When you take out a credit-builder loan, your lender will move the loan amount (usually $300 to $1,000) into a locked savings account.

Like a traditional loan, credit-builder loans require that you make a fixed monthly payment to the lender, and this monthly payment includes an interest rate, or the loan’s annual percentage rate (APR).

Say you take out a $600 credit builder loan for one year with a 10% APR. Your monthly payment would come out to $52.75 ($50 principal, plus interest).

After 12 months, you’ll get that $600 you’ve saved, and you’ll have a year of positive payment history that’s been reported to the major credit bureaus. With some lenders, you may also get to keep a portion of the interest.

Credit-builder loans are not usually offered by the biggest banks, so you may have to look around to find them.

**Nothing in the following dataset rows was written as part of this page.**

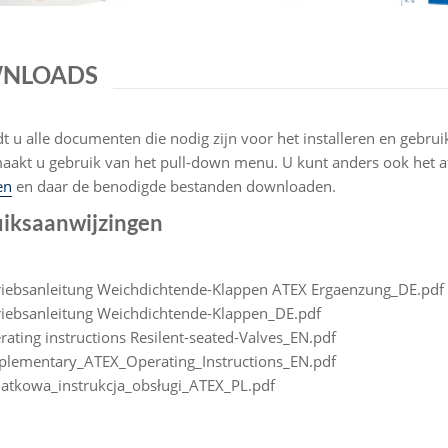
NLOADS
dt u alle documenten die nodig zijn voor het installeren en gebrui
aakt u gebruik van het pull-down menu. U kunt anders ook het af
en
en daar de benodigde bestanden downloaden.
iksaanwijzingen
riebsanleitung Weichdichtende-Klappen ATEX Ergaenzung_DE.pdf
riebsanleitung Weichdichtende-Klappen_DE.pdf
rating instructions Resilent-seated-Valves_EN.pdf
plementary_ATEX_Operating_Instructions_EN.pdf
atkowa_instrukcja_obsługi_ATEX_PL.pdf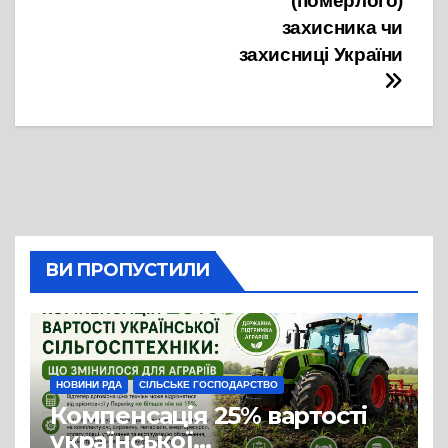
(померлого)
захисника чи
захисниці України
ВИ ПРОПУСТИЛИ
НОВИНИ РДА
СІЛЬСЬКЕ ГОСПОДАРСТВО
Компенсація 25% вартості
української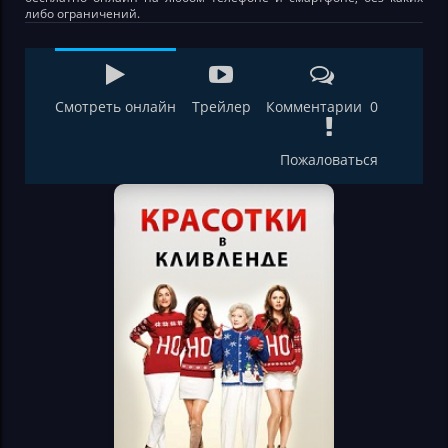
либо ограничений.
Смотреть онлайн
Трейлер
Комментарии 0
Пожаловаться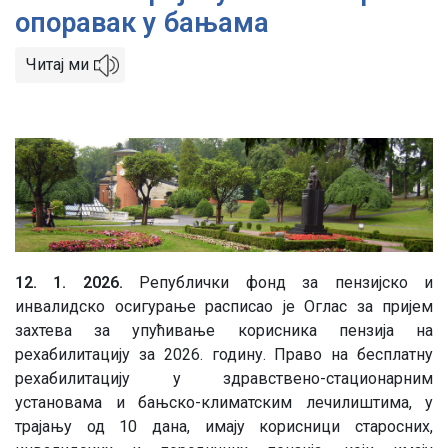
опоравак у бањама
Читај ми
Image
12. 1. 2026.
Републички фонд за пензијско и
инвалидско осигурање расписао је Оглас за пријем
захтева за упућивање корисника пензија на
рехабилитацију за 2026. годину. Право на бесплатну
рехабилитацију у здравствено-стационарним
установама и бањско-климатским лечилиштима, у
трајању од 10 дана, имају корисници старосних,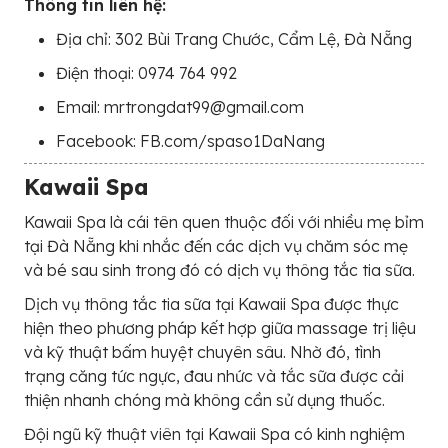
Thông tin liên hệ:
Địa chỉ: 302 Bùi Trang Chước, Cẩm Lệ, Đà Nẵng
Điện thoại: 0974 764 992
Email: mrtrongdat99@gmail.com
Facebook: FB.com/spaso1DaNang
Kawaii Spa
Kawaii Spa là cái tên quen thuộc đối với nhiều mẹ bỉm
tại Đà Nẵng khi nhắc đến các dịch vụ chăm sóc mẹ
và bé sau sinh trong đó có dịch vụ thông tắc tia sữa.
Dịch vụ thông tắc tia sữa tại Kawaii Spa được thực
hiện theo phương pháp kết hợp giữa massage trị liệu
và kỹ thuật bấm huyệt chuyên sâu. Nhờ đó, tình
trạng căng tức ngực, đau nhức và tắc sữa được cải
thiện nhanh chóng mà không cần sử dụng thuốc.
Đội ngũ kỹ thuật viên tại Kawaii Spa có kinh nghiệm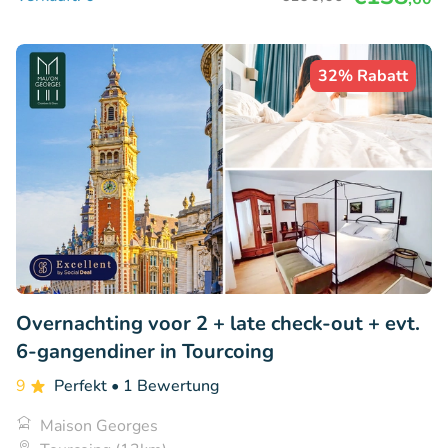
32% Rabatt
Overnachting voor 2 + late check-out + evt.
6-gangendiner in Tourcoing
9
Perfekt
• 1 Bewertung
Maison Georges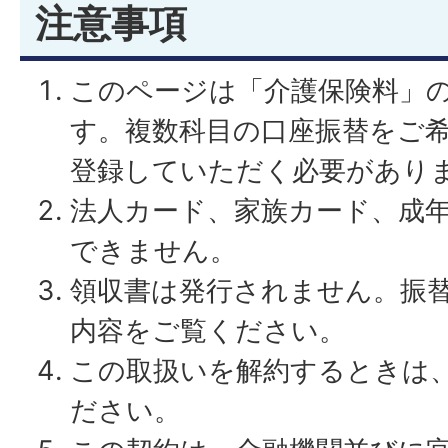
注意事項
このページは「介護保険料」
す。複数科目の口座振替をご
登録していただく必要があり
法人カード、家族カード、成
できません。
領収書は発行されません。振
内容をご覧ください。
この取扱いを解約するときは
ださい。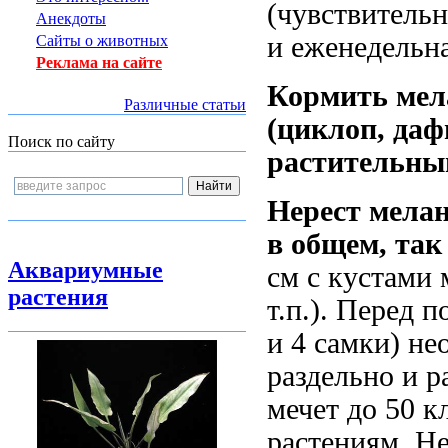
(чувствитель
Анекдоты
и еженедельн
Сайты о животных
Реклама на сайте
Кормить ме
Различные статьи
(циклоп, даф
Поиск по сайту
растительны
Нерест мела
в общем, так
Аквариумные
см с кустами 
растения
т.п.). Перед 
и 4 самки) не
раздельно и р
мечет до 50 
растениям. Не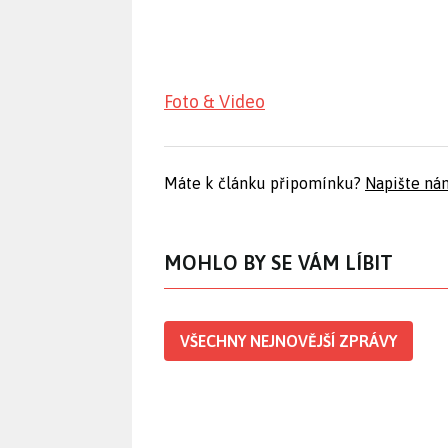
Foto & Video
Máte k článku připomínku?
Napište ná
MOHLO BY SE VÁM LÍBIT
VŠECHNY NEJNOVĚJŠÍ ZPRÁVY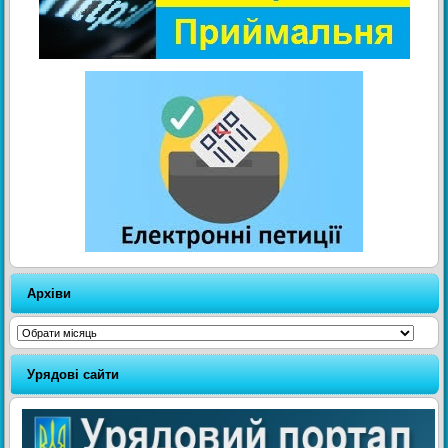
Архіви
Архіви
Урядові сайти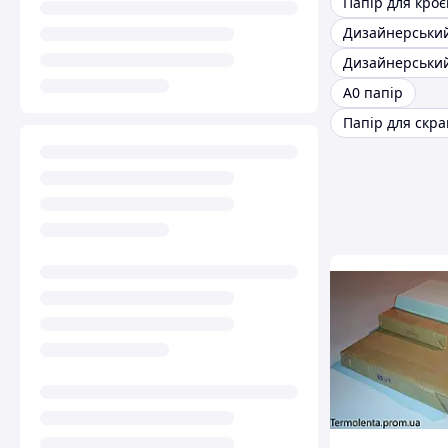
Папір для кро
А0 папір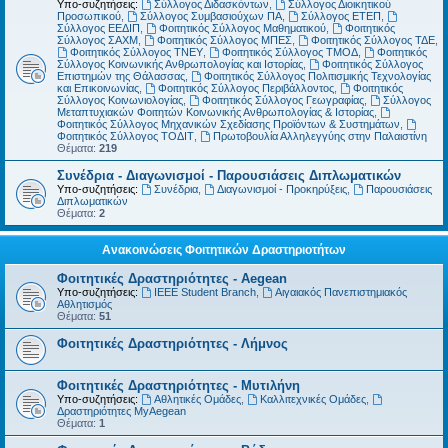
Υπο-συζητήσεις:
Σύλλογος Διδασκόντων
,
Σύλλογος Διοικητικού
Προσωπικού
,
Σύλλογος Συμβασιούχων ΠΑ
,
Σύλλογος ΕΤΕΠ
,
Σύλλογος ΕΕΔΙΠ
,
Φοιτητικός Σύλλογος Μαθηματικού
,
Φοιτητικός
Σύλλογος ΣΑΧΜ
,
Φοιτητικός Σύλλογος ΜΠΕΣ
,
Φοιτητικός Σύλλογος ΤΔΕ
,
Φοιτητικός Σύλλογος ΤΝΕΥ
,
Φοιτητικός Σύλλογος ΤΜΟΔ
,
Φοιτητικός
Σύλλογος Κοινωνικής Ανθρωπολογίας και Ιστορίας
,
Φοιτητικός Σύλλογος
Επιστημών της Θάλασσας
,
Φοιτητικός Σύλλογος Πολιτισμικής Τεχνολογίας
και Επικοινωνίας
,
Φοιτητικός Σύλλογος Περιβάλλοντος
,
Φοιτητικός
Σύλλογος Κοινωνιολογίας
,
Φοιτητικός Σύλλογος Γεωγραφίας
,
Σύλλογος
Μεταπτυχιακών Φοιτητών Κοινωνικής Ανθρωπολογίας & Ιστορίας
,
Φοιτητικός Σύλλογος Μηχανικών Σχεδίασης Προϊόντων & Συστημάτων
,
Φοιτητικός Σύλλογος ΤΟΔΙΤ
,
Πρωτοβουλία Αλληλεγγύης στην Παλαιστίνη
Θέματα:
219
Συνέδρια - Διαγωνισμοί - Παρουσιάσεις Διπλωματικών
Υπο-συζητήσεις:
Συνέδρια
,
Διαγωνισμοί - Προκηρύξεις
,
Παρουσιάσεις
Διπλωματικών
Θέματα:
2
Ανακοινώσεις Φοιτητικών Δραστηριοτήτων
Φοιτητικές Δραστηριότητες - Aegean
Υπο-συζητήσεις:
IEEE Student Branch
,
Αιγαιακός Πανεπιστημιακός
Αθλητισμός
Θέματα:
51
Φοιτητικές Δραστηριότητες - Λήμνος
Φοιτητικές Δραστηριότητες - Μυτιλήνη
Υπο-συζητήσεις:
Αθλητικές Ομάδες
,
Καλλιτεχνικές Ομάδες
,
Δραστηριότητες MyAegean
Θέματα:
1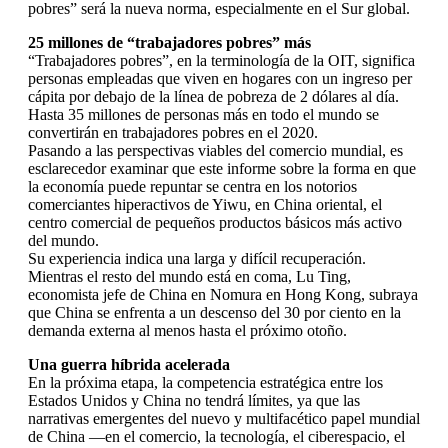
pobres” será la nueva norma, especialmente en el Sur global.
25 millones de “trabajadores pobres” más
“Trabajadores pobres”, en la terminología de la OIT, significa
personas empleadas que viven en hogares con un ingreso per
cápita por debajo de la línea de pobreza de 2 dólares al día.
Hasta 35 millones de personas más en todo el mundo se
convertirán en trabajadores pobres en el 2020.
Pasando a las perspectivas viables del comercio mundial, es
esclarecedor examinar que este informe sobre la forma en que
la economía puede repuntar se centra en los notorios
comerciantes hiperactivos de Yiwu, en China oriental, el
centro comercial de pequeños productos básicos más activo
del mundo.
Su experiencia indica una larga y difícil recuperación.
Mientras el resto del mundo está en coma, Lu Ting,
economista jefe de China en Nomura en Hong Kong, subraya
que China se enfrenta a un descenso del 30 por ciento en la
demanda externa al menos hasta el próximo otoño.
Una guerra híbrida acelerada
En la próxima etapa, la competencia estratégica entre los
Estados Unidos y China no tendrá límites, ya que las
narrativas emergentes del nuevo y multifacético papel mundial
de China —en el comercio, la tecnología, el ciberespacio, el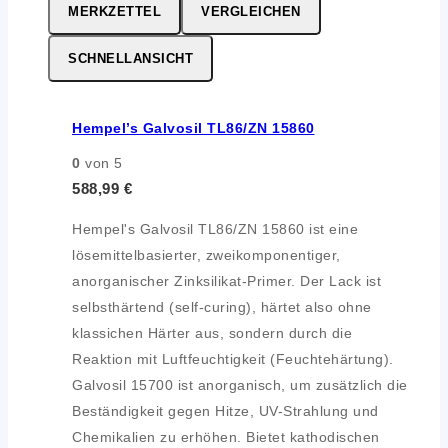
MERKZETTEL
VERGLEICHEN
SCHNELLANSICHT
Hempel’s Galvosil TL86/ZN 15860
0
von 5
588,99
€
Hempel's Galvosil TL86/ZN 15860 ist eine
lösemittelbasierter, zweikomponentiger,
anorganischer Zinksilikat-Primer. Der Lack ist
selbsthärtend (self-curing), härtet also ohne
klassichen Härter aus, sondern durch die
Reaktion mit Luftfeuchtigkeit (Feuchtehärtung).
Galvosil 15700 ist anorganisch, um zusätzlich die
Beständigkeit gegen Hitze, UV-Strahlung und
Chemikalien zu erhöhen. Bietet kathodischen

Your options may include community banks and credit unions as well as online lenders.

Loan terms are typically between 6 months and 24 months, according to the Consumer Financial Protection Bureau (CFPB).

Because credit-builder loans are secured, the lender can simply close the account if a borrower stops paying. According to the CFPB, “borrowers are protected in the sense that they cannot end up with a lasting outstanding balance.”

How much does a credit-builder loan cost?

The main cost of a credit-builder loan is the interest, which borrowers pay on a monthly basis. Lenders are currently advertising rates online ranging from 5% to 15% or more.

If you’re planning to open a credit-builder loan, it’s a good idea to compare several options to find the best rate.

In addition to interest, credit-builder loans could have origination fees attached to them. There may also be payment processing fees and late fees, depending on the loan.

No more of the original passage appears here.